## Task description
Please, from the entries below, transcribe exactly the lines that begin at the line with "60″ Wide Tiki Chandelier | 270057" and end at the line with "for Toilet in North, Vastushastri", without the pictures.

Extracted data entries
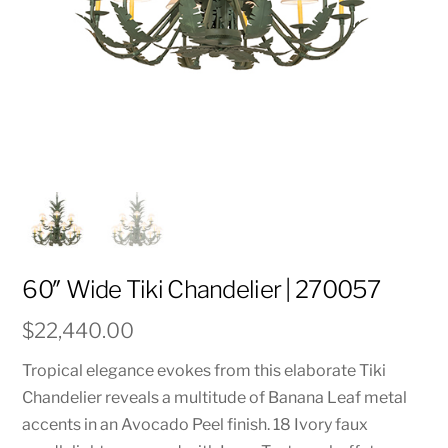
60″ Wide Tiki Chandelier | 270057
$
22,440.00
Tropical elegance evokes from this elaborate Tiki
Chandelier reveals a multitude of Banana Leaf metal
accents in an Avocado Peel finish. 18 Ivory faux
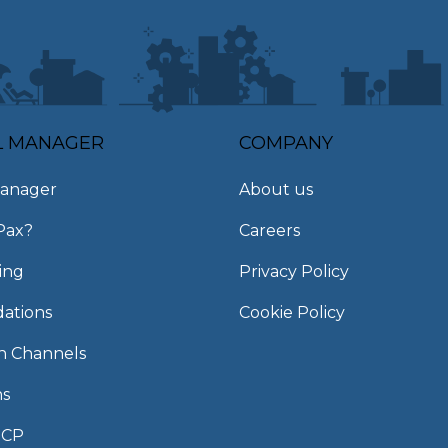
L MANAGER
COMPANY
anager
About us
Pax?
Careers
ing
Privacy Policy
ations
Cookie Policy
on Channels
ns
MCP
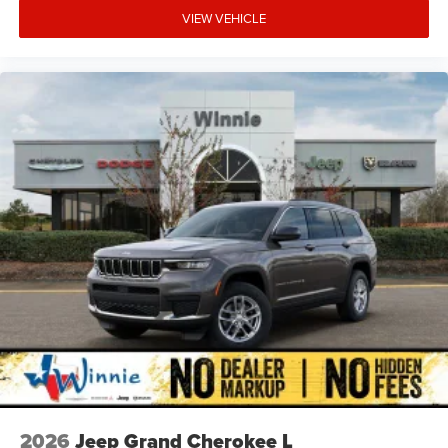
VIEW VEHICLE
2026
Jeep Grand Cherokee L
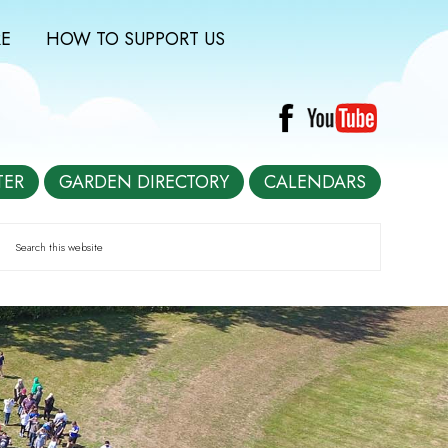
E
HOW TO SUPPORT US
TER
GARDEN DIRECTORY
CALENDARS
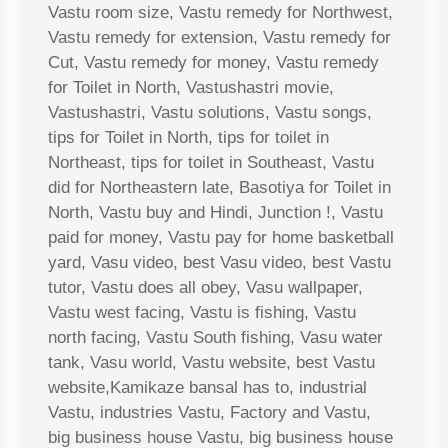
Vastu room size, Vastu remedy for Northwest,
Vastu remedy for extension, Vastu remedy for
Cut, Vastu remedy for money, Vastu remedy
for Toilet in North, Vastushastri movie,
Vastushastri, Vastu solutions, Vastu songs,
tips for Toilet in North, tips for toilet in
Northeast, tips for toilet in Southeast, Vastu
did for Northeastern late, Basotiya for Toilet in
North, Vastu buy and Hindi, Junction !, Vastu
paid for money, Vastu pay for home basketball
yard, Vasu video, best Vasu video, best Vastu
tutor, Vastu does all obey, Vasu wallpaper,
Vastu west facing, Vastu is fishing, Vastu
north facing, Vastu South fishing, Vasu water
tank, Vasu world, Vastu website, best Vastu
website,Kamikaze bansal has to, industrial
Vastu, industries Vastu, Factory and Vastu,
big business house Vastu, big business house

---

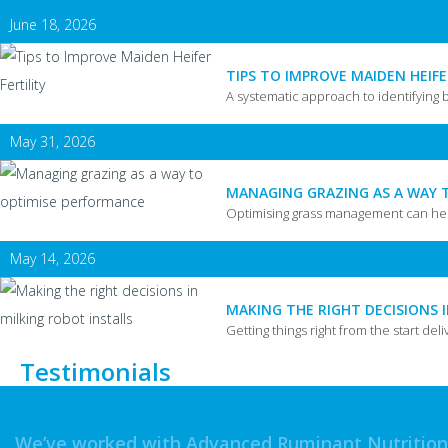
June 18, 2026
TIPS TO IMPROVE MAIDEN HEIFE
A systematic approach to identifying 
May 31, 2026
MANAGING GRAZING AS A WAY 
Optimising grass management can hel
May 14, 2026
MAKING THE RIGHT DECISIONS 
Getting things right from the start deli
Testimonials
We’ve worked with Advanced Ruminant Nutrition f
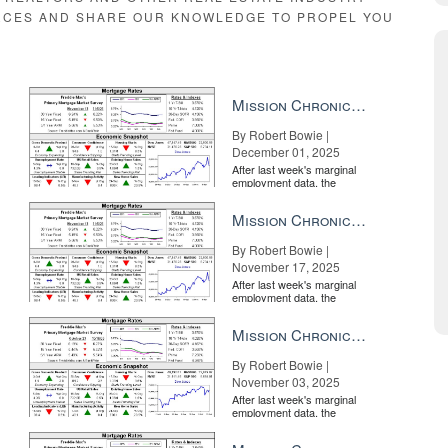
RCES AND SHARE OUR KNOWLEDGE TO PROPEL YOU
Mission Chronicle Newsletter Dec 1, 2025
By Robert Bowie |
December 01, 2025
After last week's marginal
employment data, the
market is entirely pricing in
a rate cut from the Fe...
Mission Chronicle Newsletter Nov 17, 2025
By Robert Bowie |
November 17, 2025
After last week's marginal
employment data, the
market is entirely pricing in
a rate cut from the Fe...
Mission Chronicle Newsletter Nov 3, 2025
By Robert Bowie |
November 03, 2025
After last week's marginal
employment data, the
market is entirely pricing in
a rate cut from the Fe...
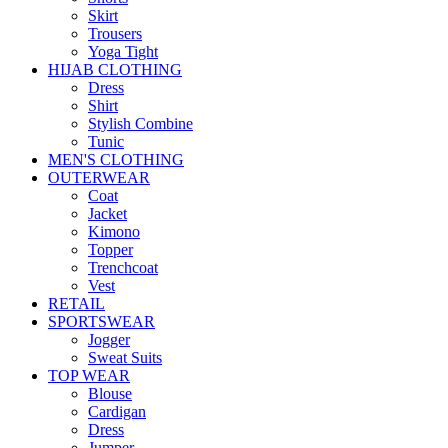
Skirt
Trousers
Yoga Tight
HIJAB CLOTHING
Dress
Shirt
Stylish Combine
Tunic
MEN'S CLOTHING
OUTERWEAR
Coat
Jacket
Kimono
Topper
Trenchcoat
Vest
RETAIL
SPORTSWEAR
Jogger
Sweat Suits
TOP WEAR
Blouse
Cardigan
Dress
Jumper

==

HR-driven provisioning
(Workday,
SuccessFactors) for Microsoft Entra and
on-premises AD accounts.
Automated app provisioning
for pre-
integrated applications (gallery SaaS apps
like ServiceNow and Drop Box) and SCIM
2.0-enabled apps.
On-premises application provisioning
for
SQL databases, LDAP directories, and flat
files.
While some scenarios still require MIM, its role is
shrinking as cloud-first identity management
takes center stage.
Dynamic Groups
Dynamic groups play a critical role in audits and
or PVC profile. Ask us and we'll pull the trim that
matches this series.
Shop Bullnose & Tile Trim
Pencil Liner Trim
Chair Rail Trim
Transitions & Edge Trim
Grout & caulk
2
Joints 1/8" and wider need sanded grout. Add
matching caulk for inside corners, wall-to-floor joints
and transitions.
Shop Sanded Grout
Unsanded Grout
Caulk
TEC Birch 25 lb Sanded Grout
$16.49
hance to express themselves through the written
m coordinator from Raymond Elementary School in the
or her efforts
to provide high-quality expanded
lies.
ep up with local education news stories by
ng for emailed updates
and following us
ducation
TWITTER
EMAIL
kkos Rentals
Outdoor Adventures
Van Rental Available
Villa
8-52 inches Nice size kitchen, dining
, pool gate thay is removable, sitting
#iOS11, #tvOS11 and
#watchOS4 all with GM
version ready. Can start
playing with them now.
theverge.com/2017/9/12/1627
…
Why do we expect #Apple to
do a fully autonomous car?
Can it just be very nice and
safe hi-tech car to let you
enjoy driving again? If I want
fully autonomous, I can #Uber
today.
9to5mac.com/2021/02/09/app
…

## Answer to the exercise
60″ Wide Tiki Chandelier | 270057
$
22,440.00
Tropical elegance evokes from this elaborate Tiki
Chandelier reveals a multitude of Banana Leaf metal
accents in an Avocado Peel finish. 18 Ivory faux
L MANAGER
COMPANY
anager
About us
Pax?
Careers
ing
Privacy Policy
ations
Cookie Policy
on Channels
ns
MCP
VIEW VEHICLE
2026
Jeep Grand Cherokee L
E
HOW TO SUPPORT US
TER
GARDEN DIRECTORY
CALENDARS
Vastu room size, Vastu remedy for Northwest,
Vastu remedy for extension, Vastu remedy for
Cut, Vastu remedy for money, Vastu remedy
for Toilet in North, Vastushastri movie,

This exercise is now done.